Scenario D: You built something with AI

  • Optimal launch formula: Anti-AI framing. Title: "Spent $47k and 18 months building an AI startup. Here's the brutal truth about why 90% fail." Lead with the failure, share what you learned, position your thing as the exception. Explicitly acknowledge the community's AI skepticism.
  • Key risk: Rule 4 bans AI-generated content. Your post writing style must be HUMAN. Re-read for em dashes, "Let me tell you," "Here's the thing" and remove them. Write in contractions and profanity like a real founder.

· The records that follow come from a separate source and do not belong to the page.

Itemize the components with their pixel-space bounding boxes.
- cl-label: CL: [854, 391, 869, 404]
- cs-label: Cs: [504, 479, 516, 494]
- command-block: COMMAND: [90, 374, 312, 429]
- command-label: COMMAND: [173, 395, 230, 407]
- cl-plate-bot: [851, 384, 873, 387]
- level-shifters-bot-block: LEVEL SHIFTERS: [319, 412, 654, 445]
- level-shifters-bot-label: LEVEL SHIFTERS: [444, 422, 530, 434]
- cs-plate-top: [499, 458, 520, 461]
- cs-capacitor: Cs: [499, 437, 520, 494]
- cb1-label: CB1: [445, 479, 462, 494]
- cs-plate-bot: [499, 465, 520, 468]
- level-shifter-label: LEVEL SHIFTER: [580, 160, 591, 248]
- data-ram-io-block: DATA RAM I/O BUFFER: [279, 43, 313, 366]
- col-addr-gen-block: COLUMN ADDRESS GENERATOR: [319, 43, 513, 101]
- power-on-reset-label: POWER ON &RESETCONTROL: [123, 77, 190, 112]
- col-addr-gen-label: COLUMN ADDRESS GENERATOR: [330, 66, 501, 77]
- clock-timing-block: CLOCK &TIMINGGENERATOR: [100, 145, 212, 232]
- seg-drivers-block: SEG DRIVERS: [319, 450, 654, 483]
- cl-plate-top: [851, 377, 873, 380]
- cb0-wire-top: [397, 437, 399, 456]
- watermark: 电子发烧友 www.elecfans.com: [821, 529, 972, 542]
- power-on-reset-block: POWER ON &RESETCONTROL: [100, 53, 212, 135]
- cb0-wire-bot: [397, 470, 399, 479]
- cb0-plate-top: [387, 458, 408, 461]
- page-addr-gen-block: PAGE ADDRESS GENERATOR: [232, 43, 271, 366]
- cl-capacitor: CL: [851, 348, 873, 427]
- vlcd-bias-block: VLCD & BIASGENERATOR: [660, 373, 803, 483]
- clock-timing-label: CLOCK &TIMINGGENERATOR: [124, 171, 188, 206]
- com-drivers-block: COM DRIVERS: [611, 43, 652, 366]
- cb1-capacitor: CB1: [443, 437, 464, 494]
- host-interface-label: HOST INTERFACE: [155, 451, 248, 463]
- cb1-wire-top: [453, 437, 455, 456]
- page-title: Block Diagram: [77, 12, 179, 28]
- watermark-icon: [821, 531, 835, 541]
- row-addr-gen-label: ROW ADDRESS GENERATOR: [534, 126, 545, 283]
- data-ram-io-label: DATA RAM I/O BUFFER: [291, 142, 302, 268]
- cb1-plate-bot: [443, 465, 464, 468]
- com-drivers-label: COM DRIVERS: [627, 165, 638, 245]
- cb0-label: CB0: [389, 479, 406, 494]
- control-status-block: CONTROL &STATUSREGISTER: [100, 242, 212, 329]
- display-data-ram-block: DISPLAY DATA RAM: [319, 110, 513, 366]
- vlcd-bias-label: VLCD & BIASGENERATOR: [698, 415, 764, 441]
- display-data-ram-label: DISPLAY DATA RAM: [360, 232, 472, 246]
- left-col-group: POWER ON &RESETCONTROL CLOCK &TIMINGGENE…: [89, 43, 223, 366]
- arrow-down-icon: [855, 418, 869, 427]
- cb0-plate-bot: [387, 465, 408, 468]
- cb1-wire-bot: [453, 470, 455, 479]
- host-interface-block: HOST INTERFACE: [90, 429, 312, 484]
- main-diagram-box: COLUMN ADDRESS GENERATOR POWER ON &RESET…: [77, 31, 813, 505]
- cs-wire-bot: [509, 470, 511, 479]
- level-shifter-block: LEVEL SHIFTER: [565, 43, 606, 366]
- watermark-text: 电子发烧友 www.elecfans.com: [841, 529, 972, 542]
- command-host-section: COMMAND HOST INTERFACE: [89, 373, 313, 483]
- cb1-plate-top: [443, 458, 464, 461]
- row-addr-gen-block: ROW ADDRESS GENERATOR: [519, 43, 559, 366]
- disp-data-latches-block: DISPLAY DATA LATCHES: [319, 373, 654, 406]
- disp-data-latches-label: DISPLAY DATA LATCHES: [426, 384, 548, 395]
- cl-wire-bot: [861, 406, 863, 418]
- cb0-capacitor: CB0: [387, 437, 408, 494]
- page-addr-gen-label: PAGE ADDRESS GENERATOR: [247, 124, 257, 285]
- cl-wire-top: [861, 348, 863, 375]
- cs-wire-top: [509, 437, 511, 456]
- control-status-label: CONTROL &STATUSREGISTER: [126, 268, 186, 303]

Scenario E: You have a real failure story

  • Optimal launch formula: The highest-leverage post you can write. Archetype 4 reality check with specific dollar losses. Title: "I lost $X building [category]. Here's what went wrong." Be specific, be vulnerable, be unhedged. This is the single most valuable archetype for credibility building.
  • Key risk: Tempting to spin the failure into a redemption arc. Don't. End the post in the valley, not the peak. The community will show up for the redemption story 6 months later in a follow-up post.

Cross-Posting Guidance

Given that prior analyses exist for related subs, here's how to reframe the same content:

  • On r/Entrepreneur: Frame as "I learned the hard way" or "reality check" or "anti-guru rant." Long reflection, no links, no product names, no flair.
  • On r/EntrepreneurRideAlong: Frame as "here's my playbook, here are the exact numbers, here's my Stripe screenshot." Long transparent case study, links allowed, receipts welcome.
  • On r/smallbusiness: Frame as "I own a [specific business type], here's what I wish I knew." Very operator-focused. Anti-tech, anti-VC framing works.
  • On r/SaaS: Frame as "I built [category] and here are the numbers/metrics." MRR/ARR language welcomed, links tolerated.
  • On r/SideProject: Frame as "I built [X], here's the demo, here's what I learned." Visual launch post with screenshots.
  • On r/startups: Frame as "we raised $X / we're thinking about raising" or "VC market for [sector]." More financial.

The single biggest mistake: Cross-posting the same post to r/Entrepreneur and r/SideProject. r/SideProject loves demos, screenshots, and product names. r/Entrepreneur bans them. Rewrite the post from scratch for each sub. Same story, completely different voice, completely different title, completely different ending.


End of analysis. This document is a field manual, not a framework. If you've read this far, you should be able to write a successful r/Entrepreneur post without ever having visited the subreddit. But read 20 posts first anyway — there is no substitute for the voice.